Analgesia after lesions of nucleus reticularis magnocellularis: differential effect on supraspinal versus spinal pain reflexes.

The present studies examine the effect of bilateral electrolytic lesions of descending fibers arising from nucleus reticularis magnocellularis (NMC) on responding to noxious peripheral thermal or mechanical stimulation and on spinal cord monoamine levels. The lesion effects were quantified by examining two supraspinally organized pain responses, the hot plate latency and vocalization threshold and two spinally organized nociceptive reflexes, tail flick latency and hind limb flexion threshold. Following interruption of descending NMC fibers, a profound analgesia was observed on supraspinally organized pain responses. Assay of spinal cord serotonin (5-HT) indicated that the NMC lesions also destroyed appreciable numbers of descending 5-HT fibers of passage originating in nucleus raphe magnus (RM). A modest hypersensitivity to pain occurred after control lesions in RM suggesting that the analgesia observed after NMC lesions would have been even more pronounced if RM fibers of passage had not been concomitantly destroyed. To assess whether the analgesia observed after NMC lesions was due to non-specific destruction of a given volume of reticular tissue, control lesions were placed in nucleus subcoeruleus (NSC). NSC lesions resulted in a hypersensitivity to pain and significant depletion of spinal cord noradrenaline (NA).
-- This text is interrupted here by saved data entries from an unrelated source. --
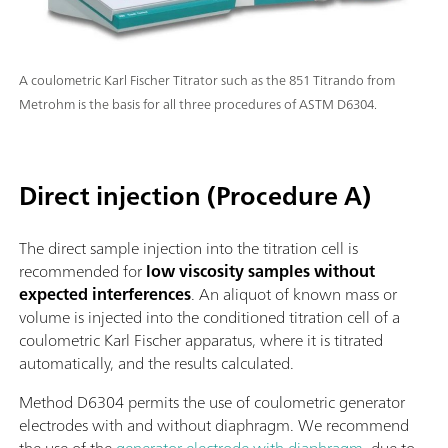
A coulometric Karl Fischer Titrator such as the 851 Titrando from
Metrohm is the basis for all three procedures of ASTM D6304.
Direct injection (Procedure A)
The direct sample injection into the titration cell is
recommended for
low viscosity samples without
expected interferences
. An aliquot of known mass or
volume is injected into the conditioned titration cell of a
coulometric Karl Fischer apparatus, where it is titrated
automatically, and the results calculated.
Method D6304 permits the use of coulometric generator
electrodes with and without diaphragm. We recommend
These data suggest both that the analgesia observed after NMC lesions was not due to non-specific destruction of the reticular formation, and that descending NSC NA fibers tonically suppress pain. The above analgesic effects were observed exclusively on supraspinally organized pain responses, not spinally organized nociceptive reflexes. This supported previous studies demonstrating differential descending control of nociception in the spinal versus intact preparations. In summary, the present data suggest that descending NMC fibers tonically suppress ascending pain transmission.